# Sorting almost sorted array in $O(n)$ time

What is the best way to sort an array that has at least half of its elements in their final position? Is it possible to achieve $O(n)$ running time?

• You really mean final position, i.e., $2,3,4,5,6,7,8,9,1$ is not almost sorted? Nov 24 '15 at 16:56
• Do you want specifically a non-parallel comparison sort? Nov 24 '15 at 16:59
• @HagenvonEitzen : I meant 1,2,3,4,5,6,7,10,9,8. 1 to 7 is already sorted but the last part is not. Nov 24 '15 at 17:02
• @Arthur : As long as it can achieve O(n) time. Nov 24 '15 at 17:04

$O(n)$ is not possible as your initial position might be $\frac n2$ small items in correct order followed by $\frac n2$ items in random order. Sorting the latter takes $O(n\ln n)$.

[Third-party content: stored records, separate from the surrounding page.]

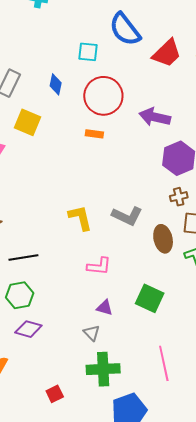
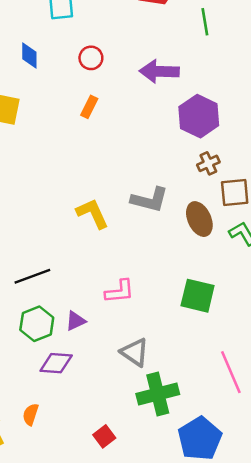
red circle: (103, 96) -> (91, 58), size x0.5
orange rectangle: (94, 134) -> (89, 107), turned -60
pink L-shape: (99, 266) -> (120, 291), moved
purple triangle: (105, 308) -> (76, 321), moved, turned -30
gray triangle: (92, 333) -> (135, 352), size x1.4

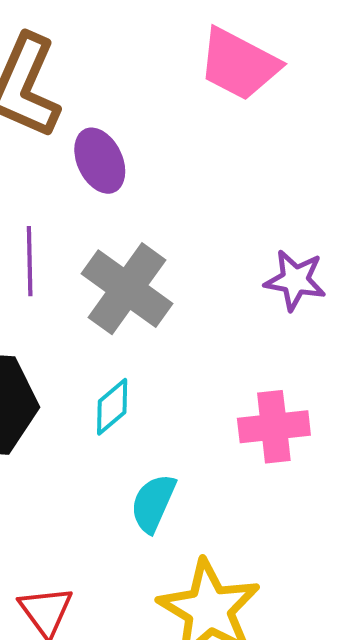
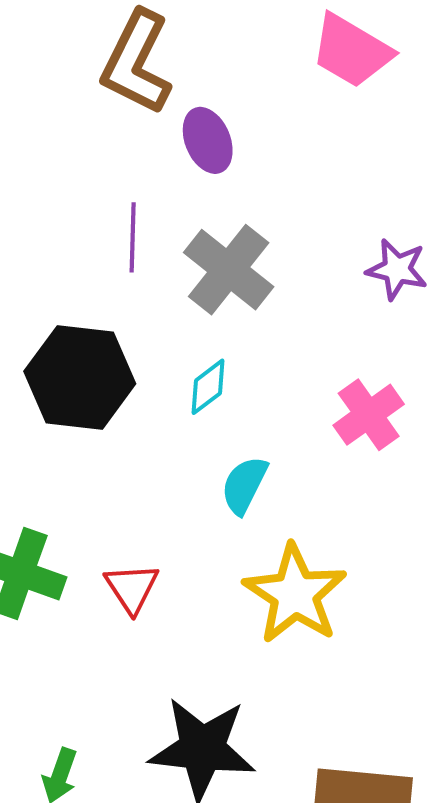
pink cross: (274, 427) -> (369, 415), turned -32

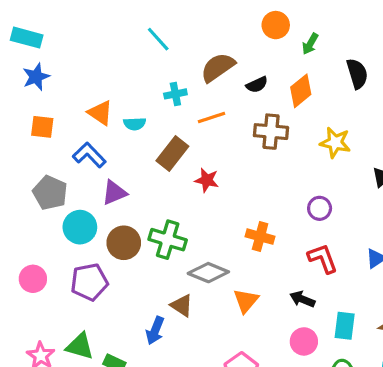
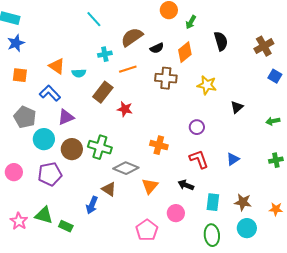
pink circle: (304, 341) -> (176, 213), moved

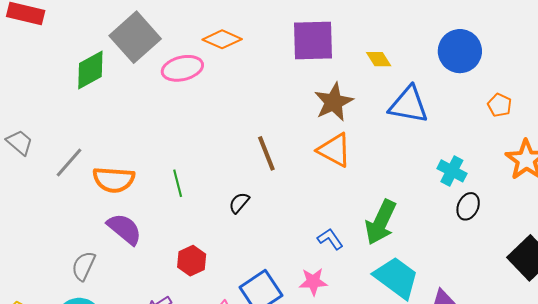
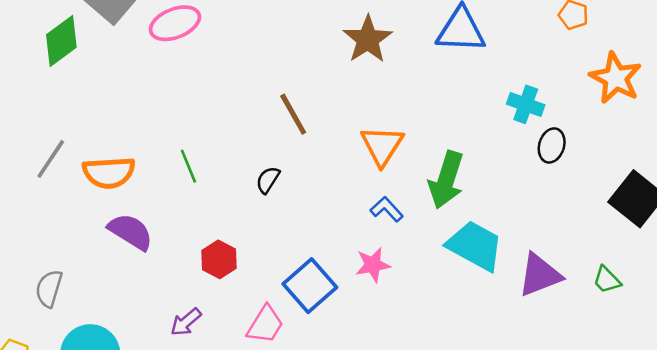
orange triangle: (334, 150) -> (382, 146), moved, turned 42
gray semicircle: (84, 266) -> (49, 289), moved

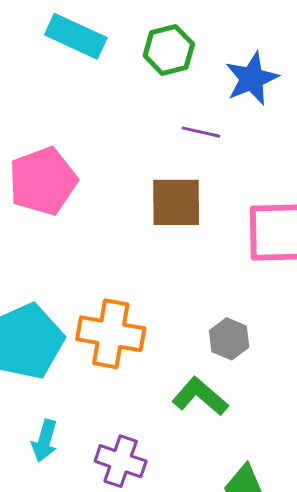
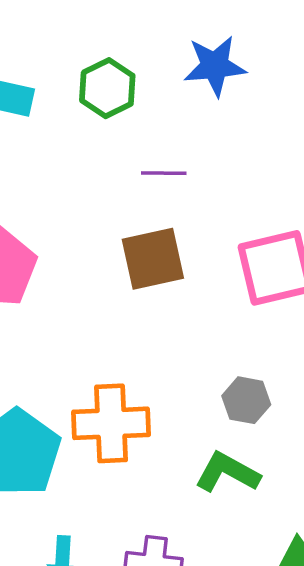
blue star: (252, 78) -> (215, 66), moved, turned 30

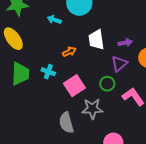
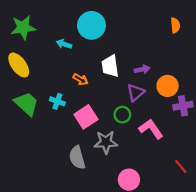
orange arrow: (69, 52) -> (80, 79), turned 56
green trapezoid: (20, 74) -> (26, 104), turned -50

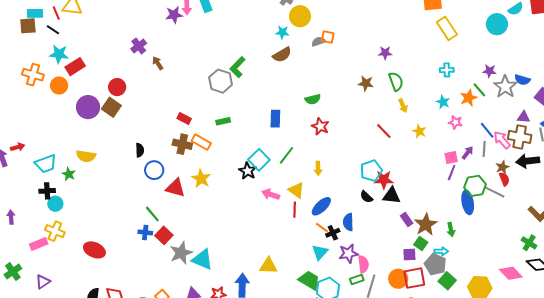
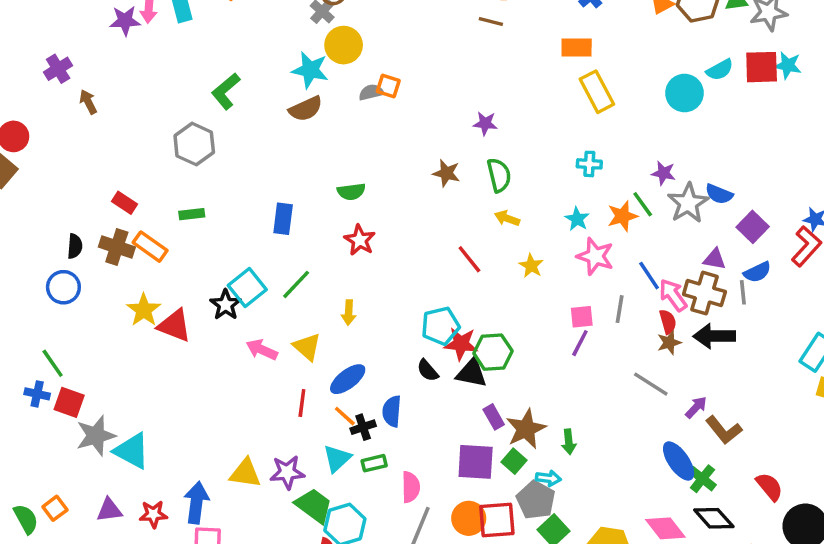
cyan star: (282, 32) -> (310, 70), size x1.5
green L-shape: (237, 67) -> (226, 91), moved
yellow arrow: (403, 106) -> (507, 218), turned 128
pink star: (455, 122) -> (595, 256), size x1.5
gray line: (484, 149) -> (620, 309), moved
black semicircle: (140, 150) -> (75, 246), moved
purple arrow: (468, 153) -> (696, 407), moved
red semicircle: (504, 179) -> (668, 322), moved
green hexagon: (475, 186) -> (493, 352), moved
red triangle: (175, 188) -> (174, 326), moved
blue ellipse: (468, 202) -> (679, 461), moved, turned -30
red line: (295, 210) -> (302, 403), moved
red square: (164, 235) -> (69, 402), turned -30
purple star: (348, 254) -> (287, 472), moved
purple square: (409, 255) -> (476, 462), moved, size x1.6
green rectangle: (357, 279) -> (374, 463), moved

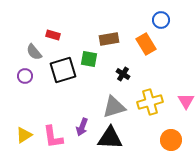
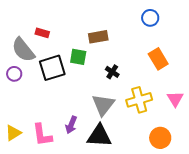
orange rectangle: (146, 44) -> (158, 59), moved
gray semicircle: (34, 52) -> (23, 50), size x1.5
gray triangle: (114, 107) -> (103, 105), turned -35

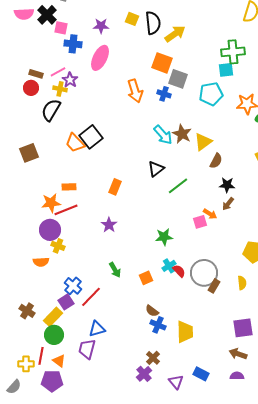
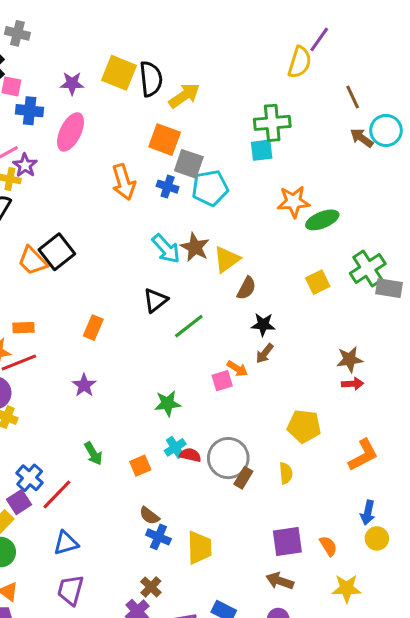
yellow square: (132, 19) -> (119, 73), size x1.6
cyan pentagon: (211, 94) -> (210, 188), moved
red semicircle: (179, 271) -> (190, 455), turned -32
purple trapezoid: (87, 349) -> (70, 590), moved

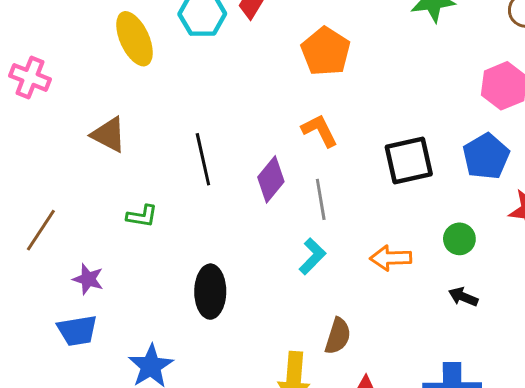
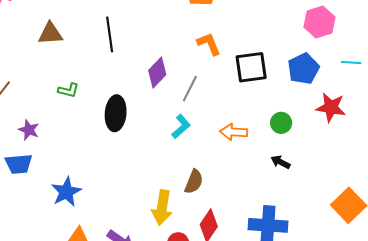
orange L-shape: (320, 131) -> (209, 44), moved
brown triangle: (109, 135) -> (50, 34), turned -36
black line: (203, 159) -> (110, 34), moved
gray line: (321, 199) -> (190, 89), turned 32
black ellipse: (210, 292) -> (116, 113), moved

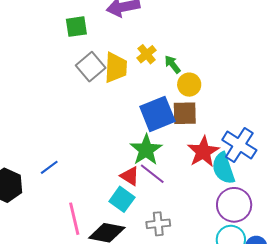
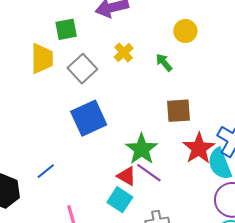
yellow cross: (147, 54) -> (124, 53), moved
yellow trapezoid: (116, 68) -> (42, 59), moved
yellow circle: (189, 85) -> (185, 31), moved
blue square: (157, 114) -> (89, 118), moved

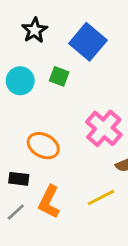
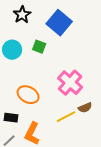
yellow line: (101, 198) -> (66, 117), moved

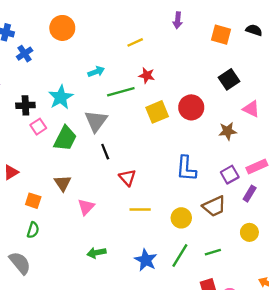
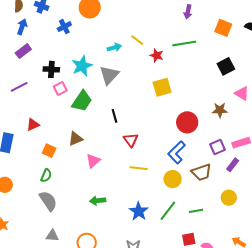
yellow line: (135, 42) -> (137, 40), moved, turned 56
blue cross: (25, 54) -> (64, 27), moved
green line: (121, 92) -> (184, 43), moved
red circle: (191, 107) -> (187, 122), moved
gray triangle: (96, 121) -> (109, 75), moved
blue L-shape: (186, 169) -> (177, 152), moved, turned 35
brown triangle: (63, 183) -> (76, 139), turned 35
gray semicircle: (20, 263) -> (48, 201), moved

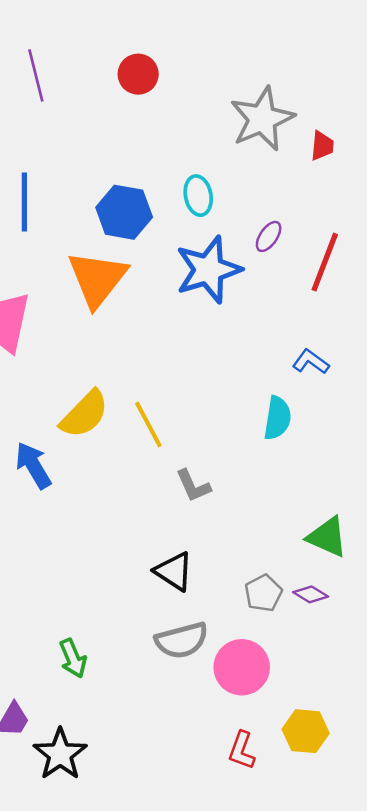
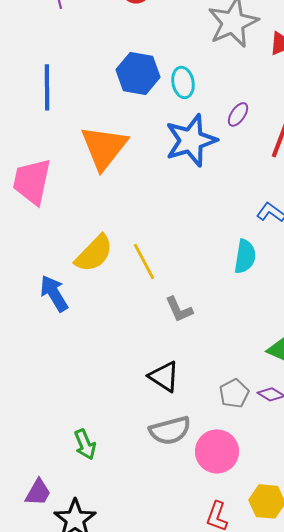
blue hexagon: (124, 212) -> (138, 73), moved

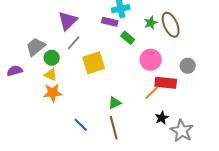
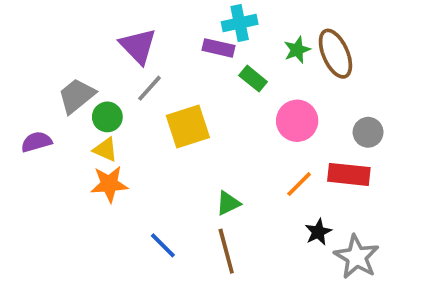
purple triangle: (68, 21) -> (138, 46), turned -30
red rectangle: (166, 83) -> (349, 174), moved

• This is still assuming it's a comparison sort that is not done in parallel. For instance, bucket sort might, depending on what you're sorting, be linear no matter what the initial state of the list is. Nov 24 '15 at 17:02
• It's actually $\sqrt{n}$ random elements. Nov 24 '15 at 17:25

I think we can get an improvement to linear time if only $\frac{n}{\log{n}}$ items are out of place. First, pick out the misplaced items (they will occur in runs where the endpoints do not compare correctly with a neighbor), this takes linear time. Then use binary search on the remaining correctly-sorted items to find the correct positions for each misplaced item, this takes $O(\log{n})$ time for each item, so the total time is $O(n)$.